A pension’s future obligations are those arising due to

A

wages to be earned in the future - is typically hedged with equities, nominal bonds, and real bonds

new entrants into the plan - is uncertain and not easily modeled or funded.

81
Q

Non-market exposures (liability noise) can be divided into two parts:

A

1 - those that are due to plan demographics

2 - that are due to model uncertainty

These exposures are not easily hedged.

82
Q

Correlation … asset only vs liability mimicking approach in pensions

A

asset-only approach … investments chosen with a low correlation with firm assets.

liability-relative approach … hedging the pension liabilities… investments chosen with have a high correlation with the liabilities.

83
Q

6 pension components

A
Retirees
Deferreds
Active accrued (past service)
Future wage inflation
Future real wage growth
Future service
84
Q

The larger the pension plan population

A

The closer will be model to the actual pan experience.

85
Q

The larger the share of inactive lives, the smaller is

A

The model uncertainty = liability noise

86
Q

By using derivatives in liability mimicking approach, the manager

A

. hedges the market-related exposures
. frees up funds as the derivatives require far less capital
. allows efficient return generation within asset-only space once the liabilities have been hedged.

87
Q

The younger, larger is the active participants in pension, the higher is the portion of liabilities related to

A

future wage growth

88
Q

Allocation to equity securities in the plan’s assets vs risk of plan assets and firms equity beta.

A

. increases the risk of the plan assets, which in turn increases the firm’s equity beta.
. The firm’s equity beta and total asset beta are positively related.

89
Q

Correlation of risk of the pension plan assets and:
. firm’s operating asset beta.
. firm’s WACC.

A

Positive correlation.

90
Q

In order to protect stockholders against an increase in the risk of its pension assets, management must

A

increase the proportion of owners’ equity, thus decreasing the firm’s D/E ratio.

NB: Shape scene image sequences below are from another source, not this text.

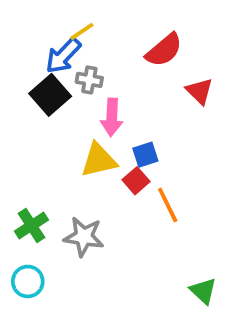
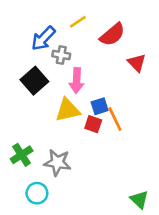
yellow line: (82, 31) -> (78, 22), moved
black square: (50, 95) -> (34, 81), moved
red square: (136, 181) -> (93, 124), turned -30
orange line: (168, 205) -> (115, 119), moved
cyan circle: (28, 281) -> (37, 193), moved

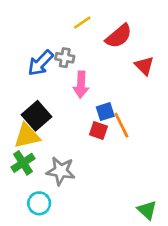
blue arrow: (43, 38) -> (40, 63), moved
black square: (34, 81) -> (36, 116), moved
yellow triangle: (68, 110) -> (27, 136), moved

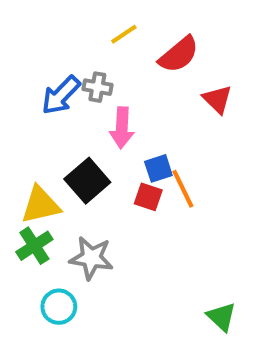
black square: (36, 116) -> (87, 181), moved

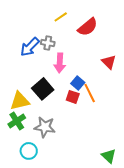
red triangle: (217, 99) -> (109, 62), moved
blue square: (158, 168) -> (78, 83), turned -32

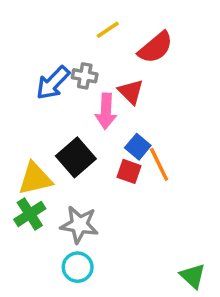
red triangle: (109, 62) -> (131, 92), moved
cyan circle: (29, 151) -> (78, 267), moved

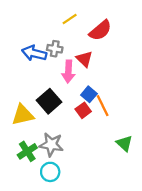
blue arrow: (53, 83) -> (34, 53), turned 60
red square: (129, 171) -> (83, 110), turned 35
green cross: (30, 214) -> (27, 151), moved
green triangle: (193, 276) -> (124, 143), moved

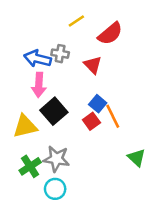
pink arrow: (68, 72) -> (39, 85), moved

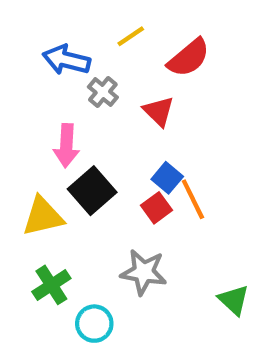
gray cross: (60, 54) -> (103, 92), turned 30
blue arrow: (38, 59) -> (66, 60), moved
green triangle: (137, 158) -> (234, 300), moved
gray star: (56, 159) -> (144, 272), moved

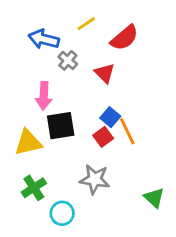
black square: (92, 191) -> (61, 126), turned 32

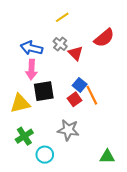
red semicircle: (124, 38) -> (104, 38), moved
blue arrow: (44, 39) -> (31, 48), moved
gray cross: (68, 60) -> (60, 44), moved
green triangle: (154, 198) -> (107, 157), moved, turned -42

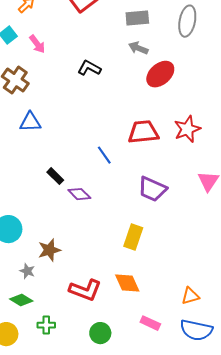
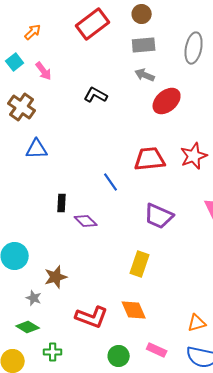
black rectangle: (55, 176) -> (62, 203), turned 48
green circle: (100, 333) -> (119, 356), moved

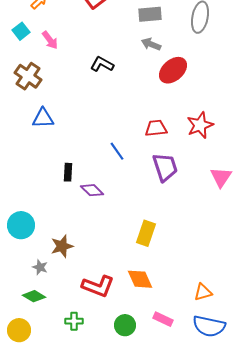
red trapezoid: (150, 159) -> (156, 128), size x0.7
purple trapezoid: (159, 216) -> (165, 167), moved, turned -132
green cross: (53, 352) -> (74, 321), moved

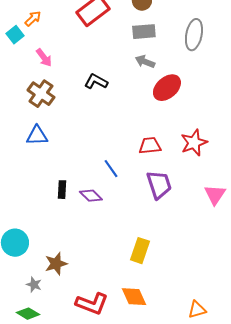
cyan square: (21, 31) -> (15, 35), moved
brown cross: (28, 76) -> (41, 94), moved
purple diamond: (92, 190) -> (91, 196), moved

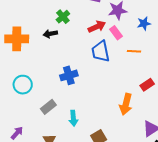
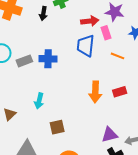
black arrow: (50, 34) -> (43, 13), turned -88
orange arrow: (126, 104) -> (95, 92), moved, turned -30
gray rectangle: (48, 107) -> (24, 61), moved

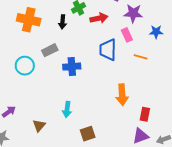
red arrow: (90, 21) -> (99, 18), moved
gray rectangle: (24, 61) -> (50, 50), moved
red rectangle: (120, 92) -> (145, 114), moved, turned -56

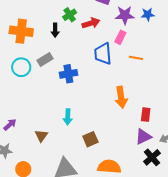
blue star: (156, 32) -> (148, 14), moved
pink rectangle: (127, 35) -> (120, 37), turned 56
cyan circle: (25, 66) -> (21, 67), moved

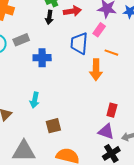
black arrow: (55, 30) -> (49, 17), moved
orange arrow: (121, 97) -> (96, 70), moved
purple triangle: (143, 137) -> (106, 132), turned 36

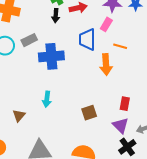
blue cross: (42, 58) -> (51, 56), size x1.4
brown square: (53, 126) -> (89, 113), moved
purple triangle: (106, 132) -> (120, 125), turned 30

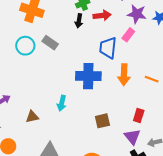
gray rectangle: (29, 40) -> (50, 43), turned 56
orange line: (120, 46) -> (152, 79), moved
blue cross: (51, 56) -> (88, 76), moved
brown triangle: (19, 116) -> (32, 117), turned 32

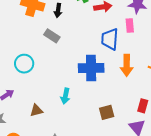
black arrow: (79, 21) -> (58, 10), moved
pink rectangle: (128, 35) -> (130, 26), turned -40
cyan circle: (25, 46) -> (24, 64), moved

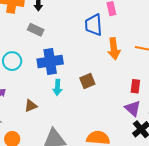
blue cross: (91, 68) -> (50, 62), moved
brown square: (107, 112) -> (87, 81), moved

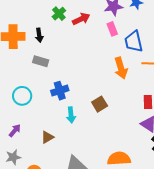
blue trapezoid: (94, 25) -> (134, 42), moved
blue cross: (50, 62) -> (60, 91), size x0.7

(Total asset beta stays the same, but higher equity means less beta per unit of equity.)

91
Q

WACC using OPERATING Asset (not EQUITY) Beta

A

WACC = RFR + beta of oper assets * Market risk premium

92
Q

Do not mess CORRELATION of pension assets vs
. pension LIABILITIES
. operating ASSETS

A

First - increases risk tolerance,

second - decreases.

93
Q

Total asset beta =

A

Equity x equity beta / (equity + debt + pension liabilities)

94
Q

Operating asset beta=

A

Pension equities * its beta + companies operating asset * its beta = Total asset beta * total assets.

=»»

Operating asset beta% = ($beta of company - $beta of pension equities) / operating assets.

95
Q

DB plan, 2 possible return focuses

A
  • capital gains focus when the fund has low liquidity needs and younger workers
  • income focus (duration matching) when there are high liquidity needs and older workers.